Our lives are marked by big ticket milestones. Whitegoods, electronics, holidays and cars all require saving, consideration and research. But what if you’re buying your new vehicle second hand? The pre-loved car is a quirky beast; it’s already seen a few kilometres and accumulated some memories with its old owner. The guys are the Gearbox and Diff Shop have compiled a checklist of things to look out for when buying a second hand car – don’t inherit somebody else’s on-road woes.
Value For Money
So how do you know your chosen one is value embodied? Research. Before you leave your home, contact sellers or car yards and start test driving a few contenders, get to know your market. Find out how much your shortlist is selling for, accounting for condition, history and kilometres; explore competing models or badges, assessing your needs and desires; decide on a budget and stick to it. If you’re contacting second hand car yards, run a reputation check on your favourite search engine first, taking time to read reviews.

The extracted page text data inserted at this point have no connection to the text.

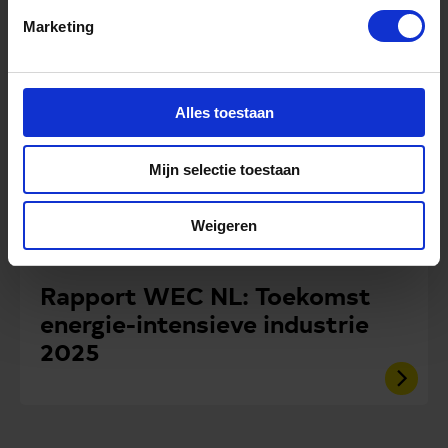
Marketing
Alles toestaan
Mijn selectie toestaan
Weigeren
mei 8, 2025
Rapport WEC NL: Toekomst
energie-intensieve industrie
2025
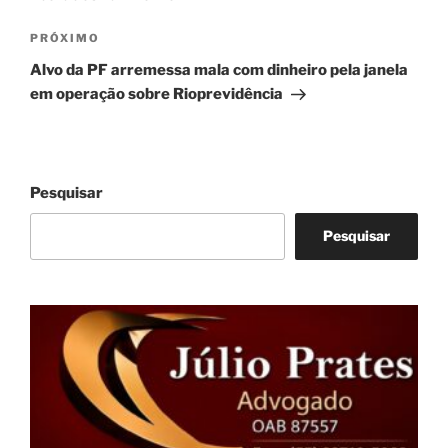
Próximo
PRÓXIMO
post
Alvo da PF arremessa mala com dinheiro pela janela
em operação sobre Rioprevidência
Pesquisar
Pesquisar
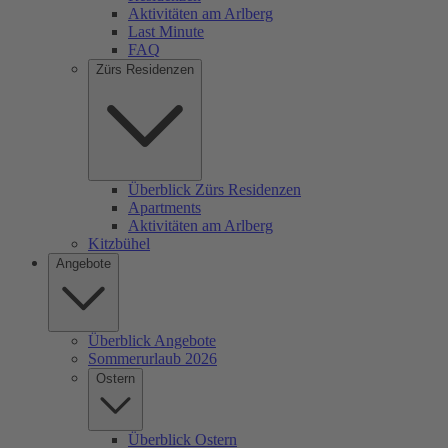
Aktivitäten am Arlberg
Last Minute
FAQ
Zürs Residenzen
Überblick Zürs Residenzen
Apartments
Aktivitäten am Arlberg
Kitzbühel
Angebote
Überblick Angebote
Sommerurlaub 2026
Ostern
Überblick Ostern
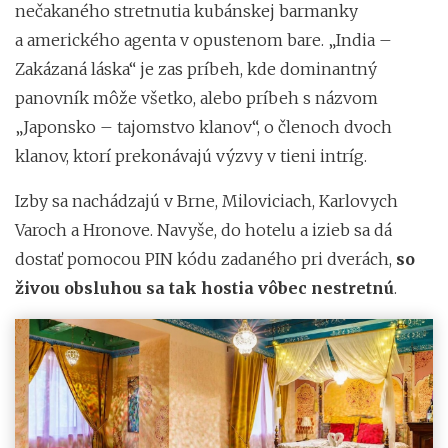
nečakaného stretnutia kubánskej barmanky
a amerického agenta v opustenom bare. „India –
Zakázaná láska“ je zas príbeh, kde dominantný
panovník môže všetko, alebo príbeh s názvom
„Japonsko – tajomstvo klanov“, o členoch dvoch
klanov, ktorí prekonávajú výzvy v tieni intríg.
Izby sa nachádzajú v Brne, Miloviciach, Karlovych
Varoch a Hronove. Navyše, do hotelu a izieb sa dá
dostať pomocou PIN kódu zadaného pri dverách,
so
živou obsluhou sa tak hostia vôbec nestretnú
.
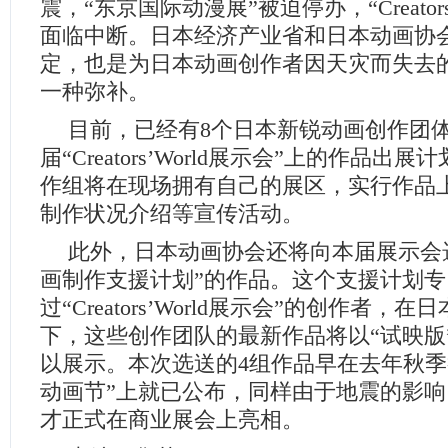
震，“东京国际动漫展”被迫停办，“Creators
面临中断。日本经济产业省和日本动画协
定，也是为日本动画创作者因天灾而失去
一种弥补。
目前，已经有8个日本新锐动画创作团
届“Creators’World展示会”上的作品
作组将在现场拥有自己的展区，实行作品
制作状况介绍等宣传活动。
此外，日本动画协会还将向本届展示会
画制作支援计划”的作品。这个支援计划
过“Creators’World展示会”的创作者
下，这些创作团队的最新作品将以“试映版
以展示。本次选送的4组作品早在去年秋季
动画节”上就已公布，同样由于地震的影
才正式在商业展会上亮相。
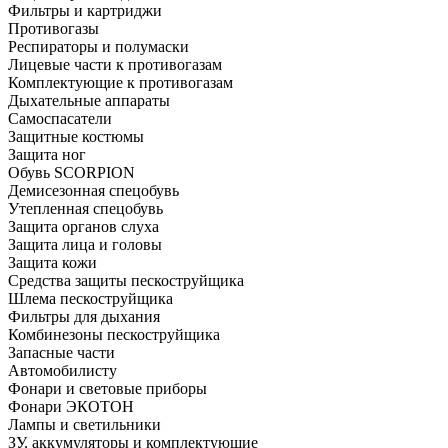
Фильтры и картриджи
Противогазы
Респираторы и полумаски
Лицевые части к противогазам
Комплектующие к противогазам
Дыхательные аппараты
Самоспасатели
Защитные костюмы
Защита ног
Обувь SCORPION
Демисезонная спецобувь
Утепленная спецобувь
Защита органов слуха
Защита лица и головы
Защита кожи
Средства защиты пескоструйщика
Шлема пескоструйщика
Фильтры для дыхания
Комбинезоны пескоструйщика
Запасные части
Автомобилисту
Фонари и световые приборы
Фонари ЭКОТОН
Лампы и светильники
ЗУ, аккумуляторы и комплектующие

Service books and other log books should be available to any and all prospective buyers, whether you’re purchasing through a private advertiser or doing a deal with a local car yard. This history allows you to track the history of the vehicle, noting any work completed, issues noted and repaired damage.
Damage & Quirk Report
All cars have quirks – one may have a tendency to stall in the rain or cold weather, another may make a bit of racket upon start up or suffer from a delayed gear change (one to watch for in autos). Getting the bare-faced truth from a seller before purchase is essential – don’t buy sign unseen or untested. Similarly, make sure the your soon-to-be set of wheels is in the green and not an old write-off; hail damage and accidents can have long lasting effects beyond the surface aesthetic of a car.

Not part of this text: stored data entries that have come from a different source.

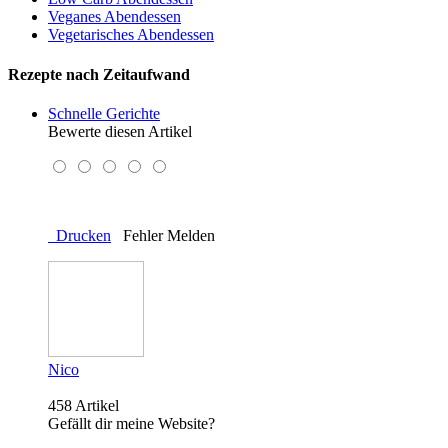
Veganes Abendessen
Vegetarisches Abendessen
Rezepte nach Zeitaufwand
Schnelle Gerichte
Bewerte diesen Artikel
Drucken
Fehler Melden
Nico
458 Artikel
Gefällt dir meine Website?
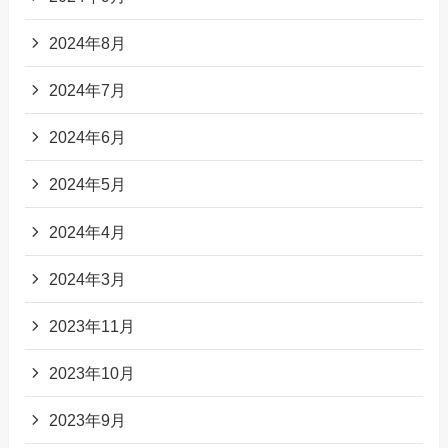
2024年8月
2024年7月
2024年6月
2024年5月
2024年4月
2024年3月
2023年11月
2023年10月
2023年9月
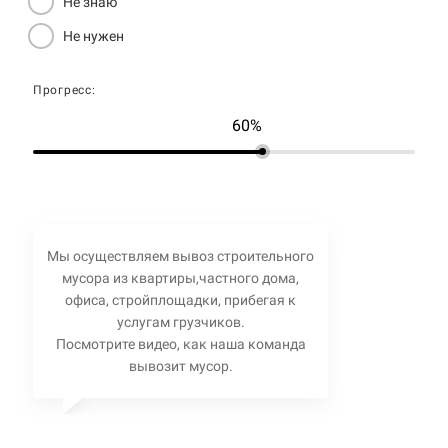
Не знаю
Не нужен
Прогресс:
60%
Мы осуществляем вывоз строительного
мусора из квартиры,частного дома,
офиса, стройплощадки, прибегая к
услугам грузчиков.
Посмотрите видео, как наша команда
вывозит мусор.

Check the odometer number against the advertisement, adjusting for any very recent use – the seller may still be driving the car. High kilometre cars can be perceived in two ways; reliable or on their last legs. To determine which applies to your vehicle, consider the overall condition of the car – has it been well taken care of? Does it present well, with a clear service history? If you can answer yes and yes, the car most likely falls into the reliable camp. Last leg contenders are often old 80s, early 90s models – they’ve seen better days, they’ve lasted to the distance but rust is an inevitability in old cars.
Always grab original versions of everything during the paperwork phase, including registration. Never accept photocopies. If you’re not comfortable with a sale, always remember, you can walk away!